After adding metal work classes a year ago, the business is expanding even more, as it gains in popularity in the area and gains respect at a regional and even national level.
Water Street Glassworks, 140 Water St., will be opening a retail gallery and gelato ice cream shop in May called Water Street GelatoWorks in its second storefront next door.
“It’s a new kind of social enterprise for us,” executive director Dorris Akers said. “We will run a retail facility to help support our programs and to fill a need in the arts district for an ice cream shop.”
The retail gallery will allow Water Street’s teenage students in the Fired Up! program to sell their work and learn about the business side of art.
“We will sell the art of the students, and they will actually have paying jobs in the shop,” Akers said.

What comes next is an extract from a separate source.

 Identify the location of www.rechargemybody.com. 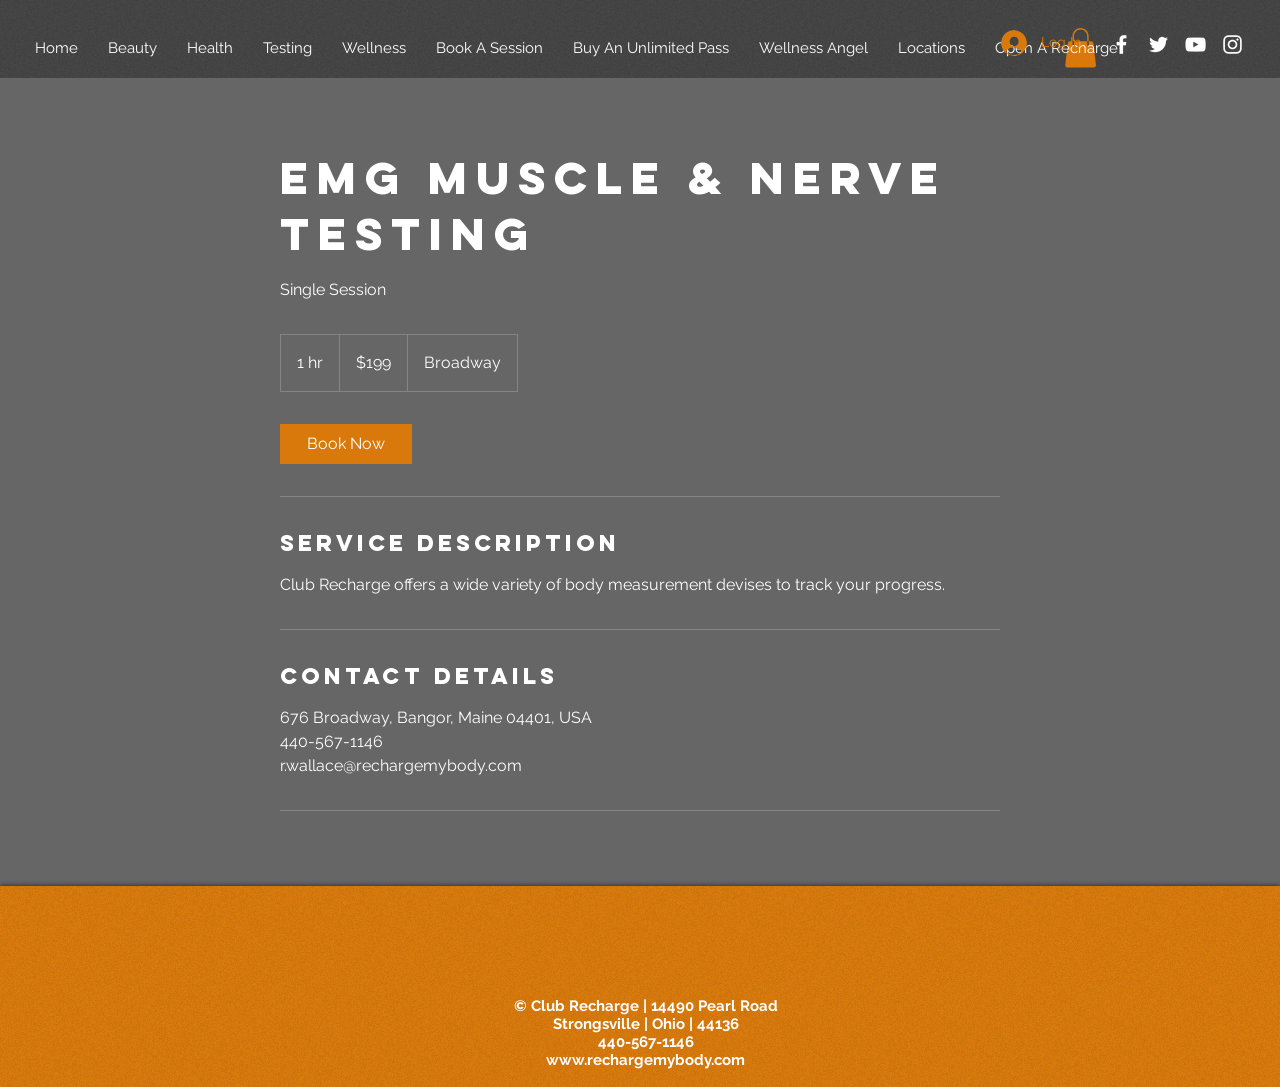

The new business will also open several jobs for people to work in the gelato ice cream shop.
Fired Up!, a non-profit program that has served 88 teenage students since it began in 2004, was named one of the top 50 after-school arts programs in the country by The President’s Committee on the Arts and Humanities.
The benefits of the program for the teenagers are numerous.

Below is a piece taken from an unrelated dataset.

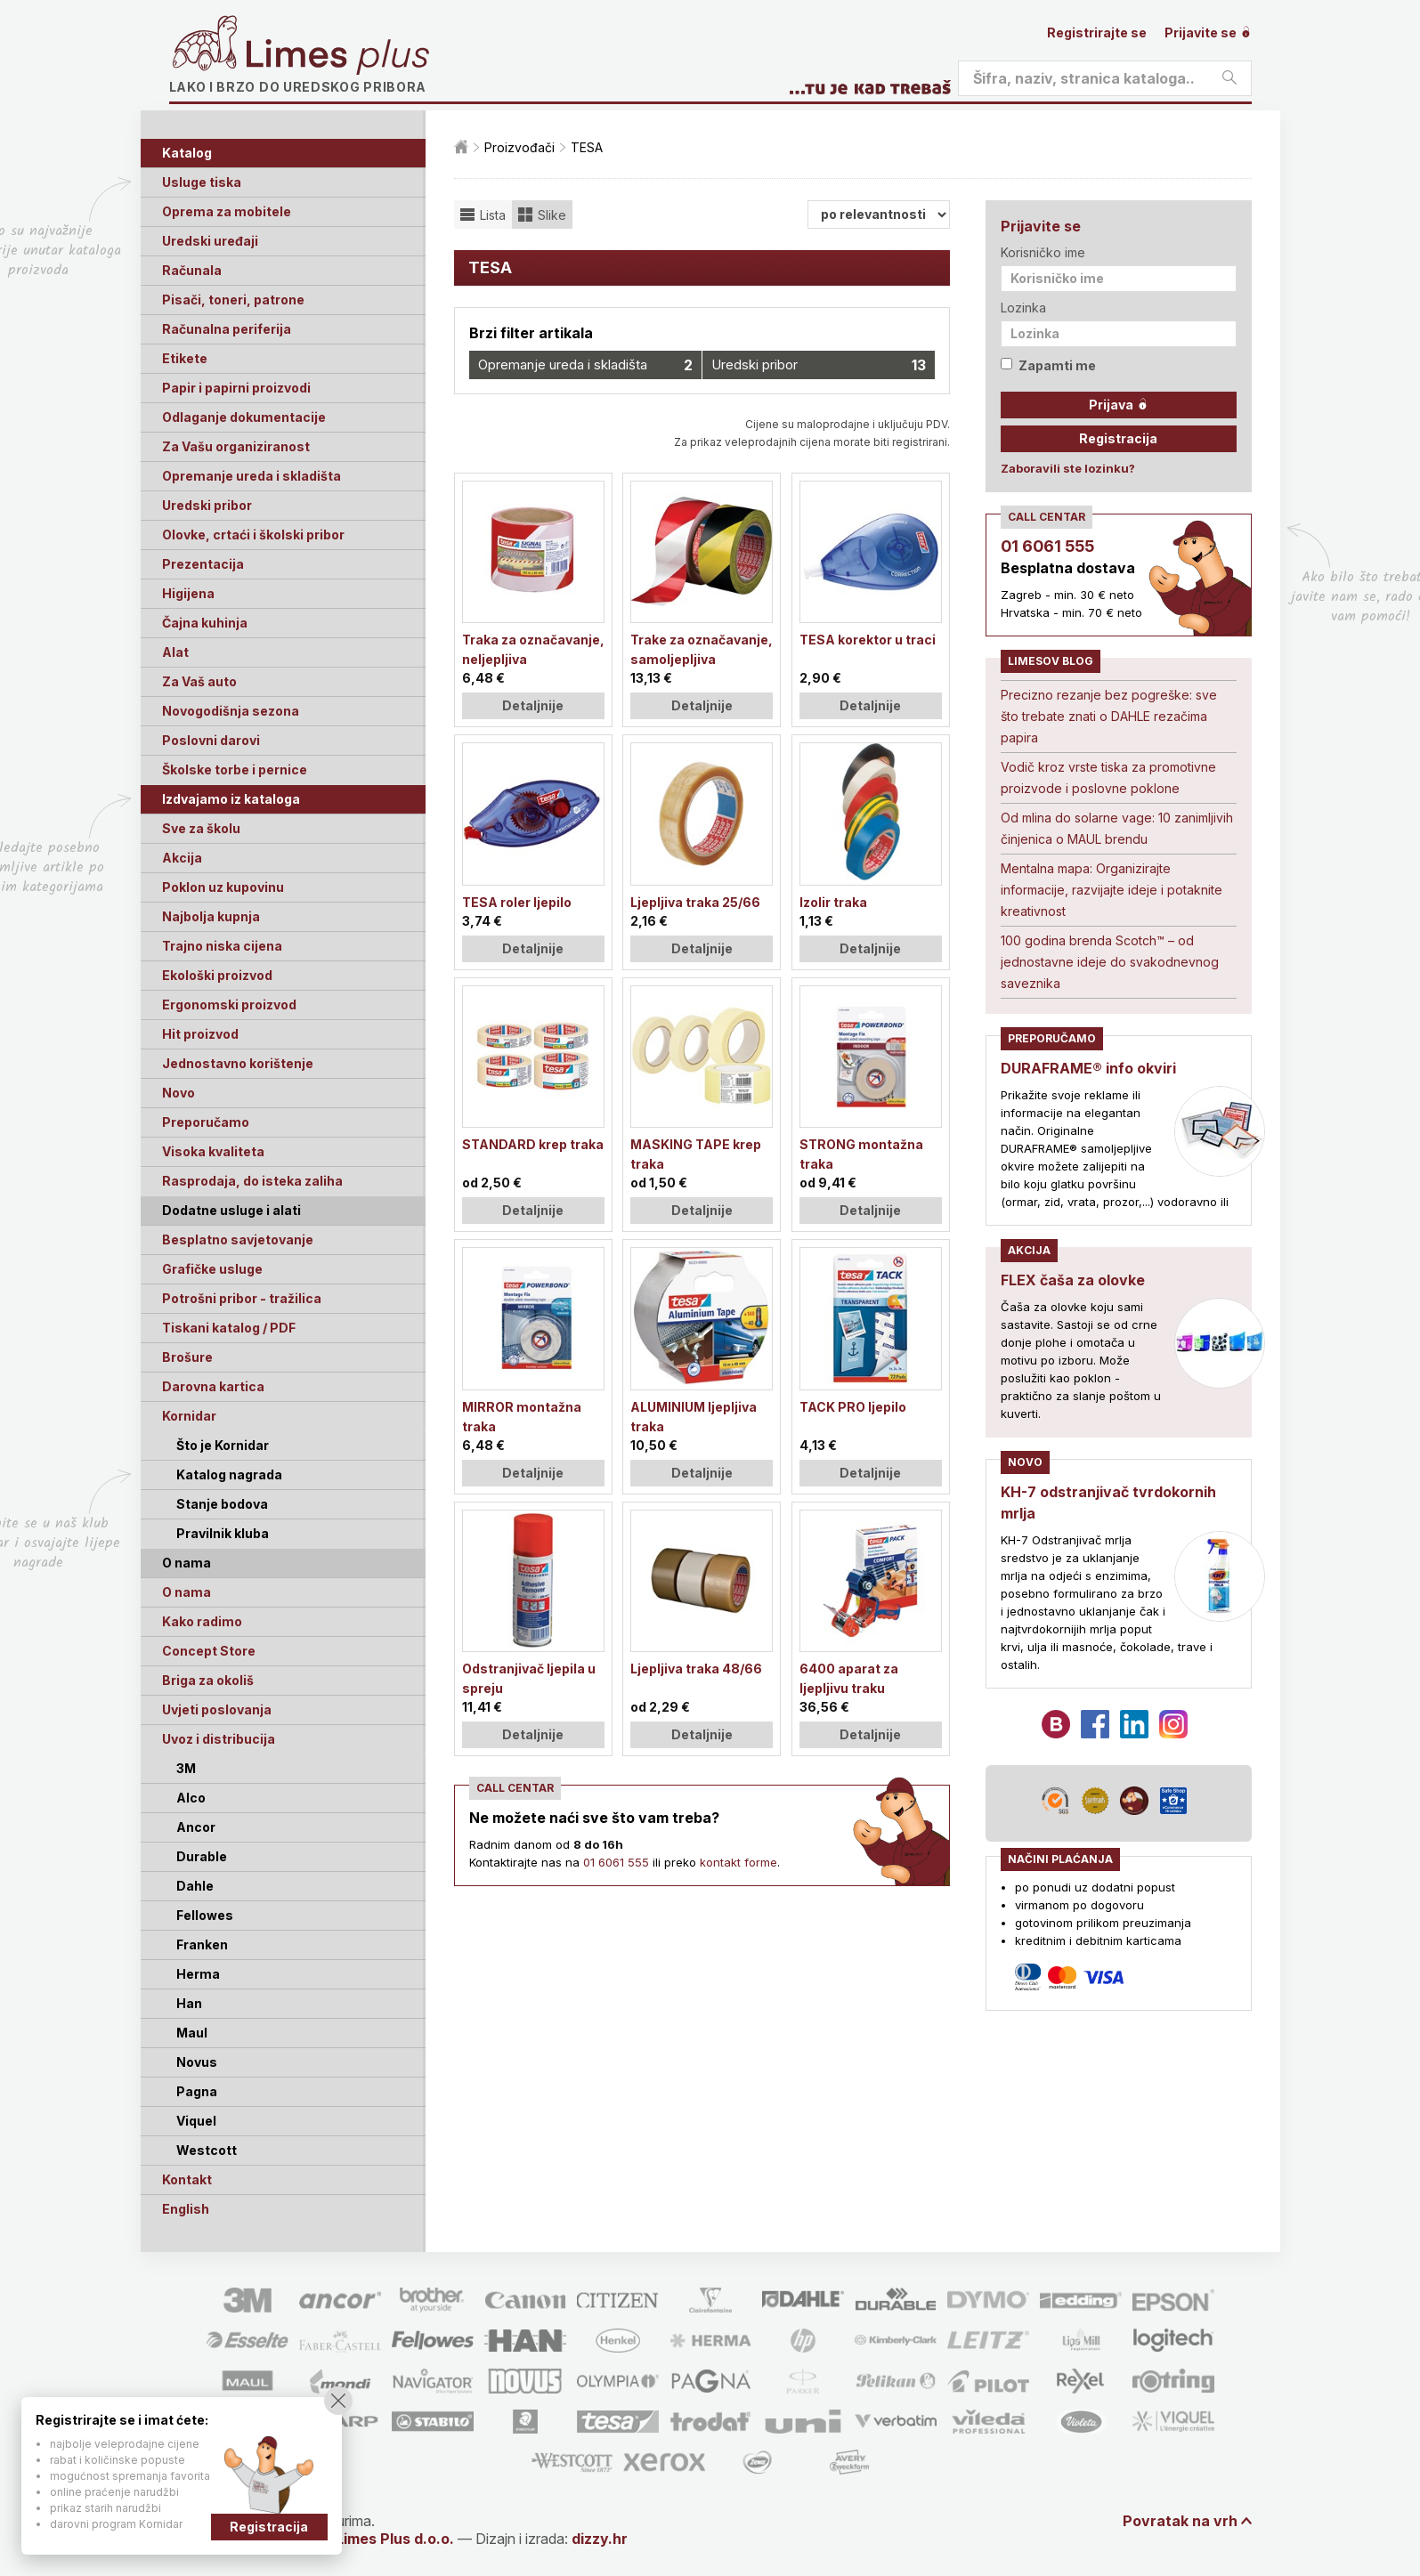  What do you see at coordinates (195, 1827) in the screenshot?
I see `Ancor` at bounding box center [195, 1827].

“Teachers tell us that their students immediately focus better in school once they start Fired Up!,” she said. “They’ve also become a part of a family – the Fired Up! family. We celebrate their birthdays. We take them on field trips. And we praise their work.”

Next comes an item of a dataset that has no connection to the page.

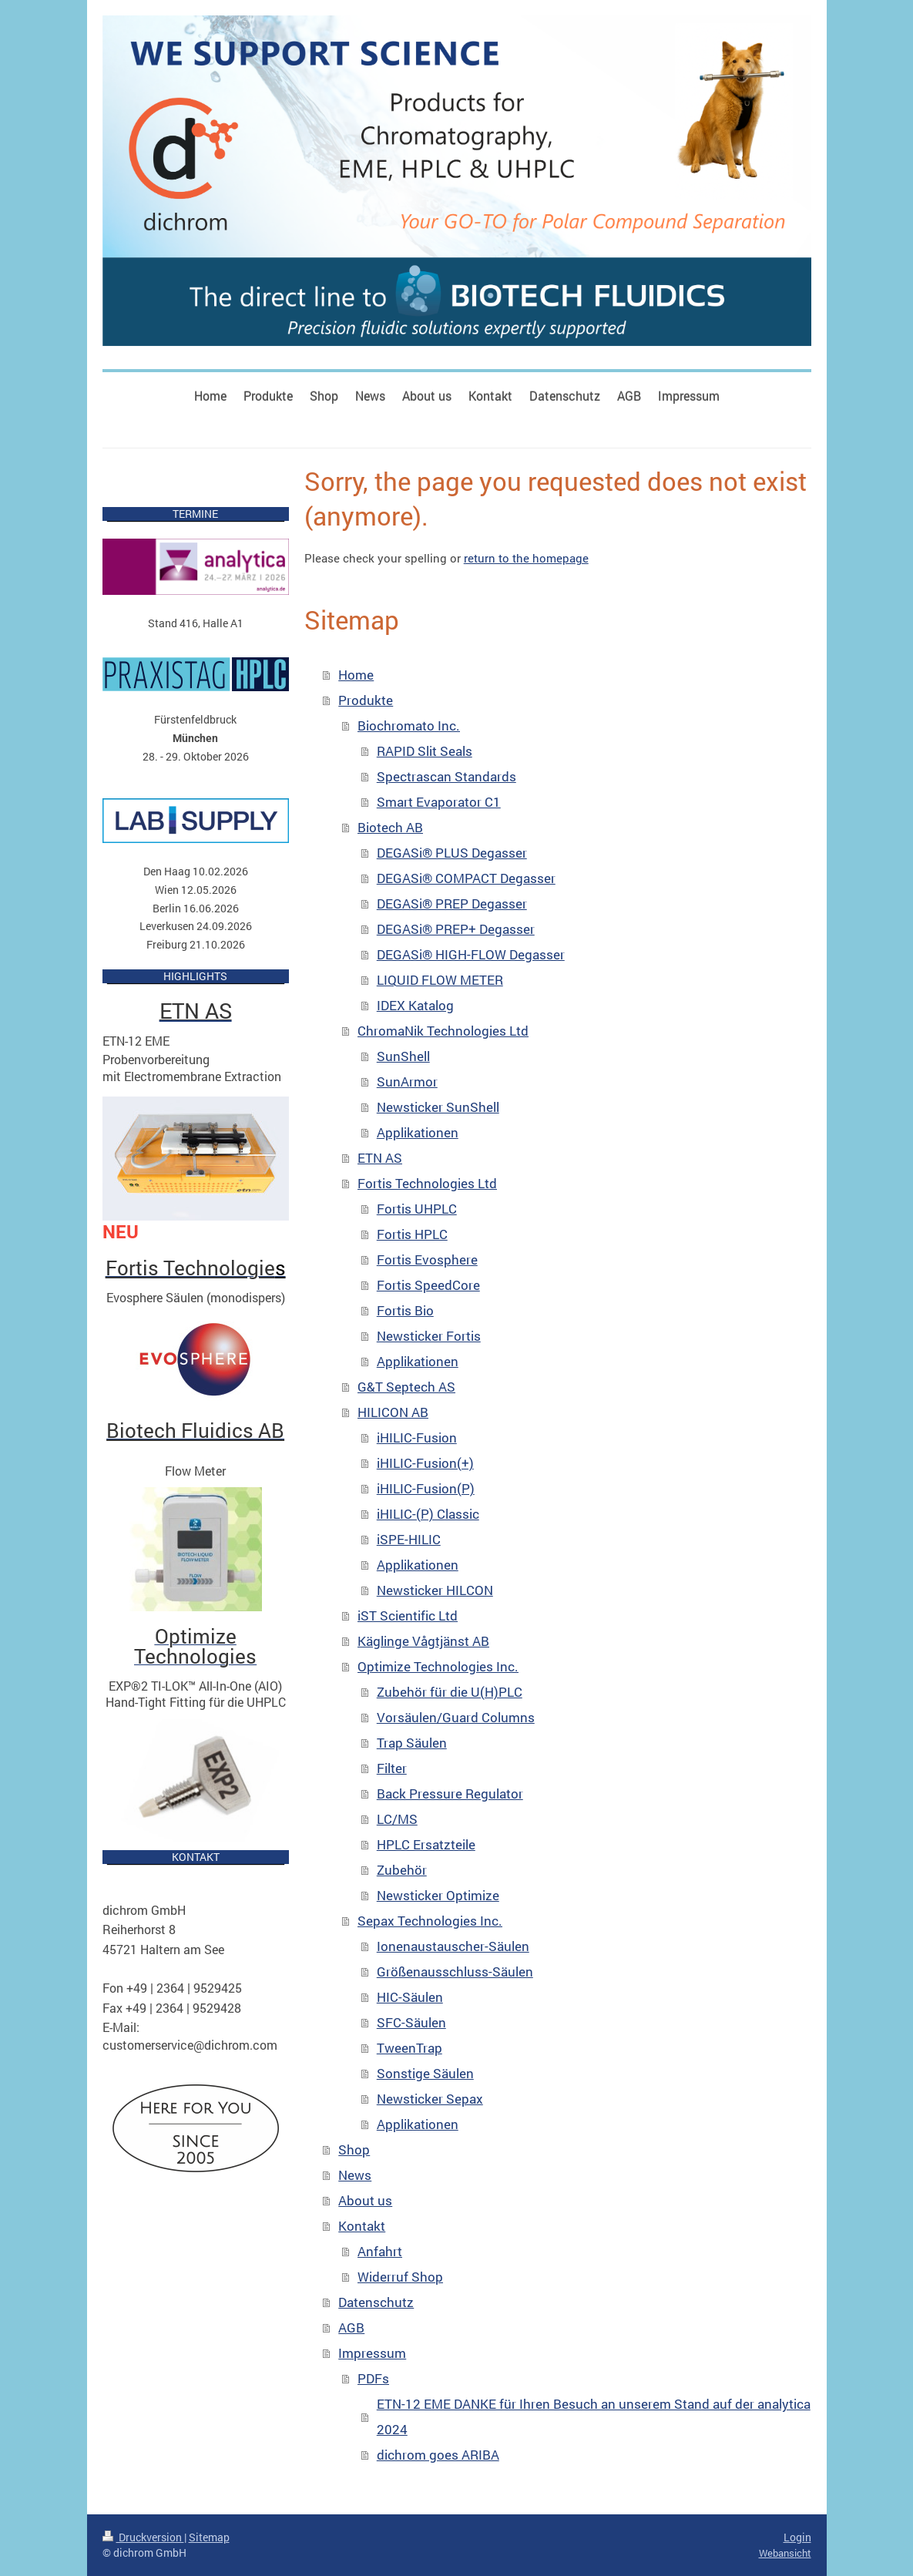 The width and height of the screenshot is (913, 2576). Describe the element at coordinates (400, 2277) in the screenshot. I see `Widerruf Shop` at that location.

The classes in glass-blowing, bead-making and glass-fusing meet once a week after school at the professional studio and are free to the students.
“It’s one day a week, but they beg us to come in more,” Akers said.
Budget constraints keep the school from expanding the Fired Up! classes to two days a week. It costs $1,200 per student to run the program.
Shickereiya Wells, one of the Fired Up! students, said the program has allowed her to find hidden talents.
“It makes me see my inner creativity,” she said. “It makes me happier, because I can do something unusual and fun.”
Quinshon Evans, 13, started the program in the fall because he had an interest in art, and his instructors say he has flourished.
“It used to take me three to four class hours to make one of these,” he said, pointing to a colorful glass-fusing piece. “Now I can do one in 30 minutes. I love art, and this gives me more experience with glass. We never get to do this kind of stuff in school.”
But the learning goes beyond the hands-on classes. Last year six students were commissioned to help produce 32 Italian glass mosaic panels installed in Jean Klock Park. Students also had the opportunity to visit Toledo Glass Pavilion, where they were publicly recognized as glass artists.
Water Street isn’t just limited to youth though, as it has dozens of classes for adults. In the January through March semester, 52 classes were available – 35 of them brand-new.
“The interest is growing,” Akers said. “The facelift, the revitalization of Main Street and the streets of the art district has had a very positive impact on traffic.”
Water Street also has a gallery to display the work of staff and students as well as professional guest artists from throughout the Midwest. The staff often gives live demonstrations as well.
Akers believes the development of Water Street Glass Works and other businesses in the art district is a big positive in a community struggling financially.
“The arts add to the quality of life, making people want to be here, want to move here, want to participate,” she said. “Our students go back out into their communities with their families and churches and then we see more people with no connection to art realizing this is a safe, meaningful place to come. It’s developing a culture.”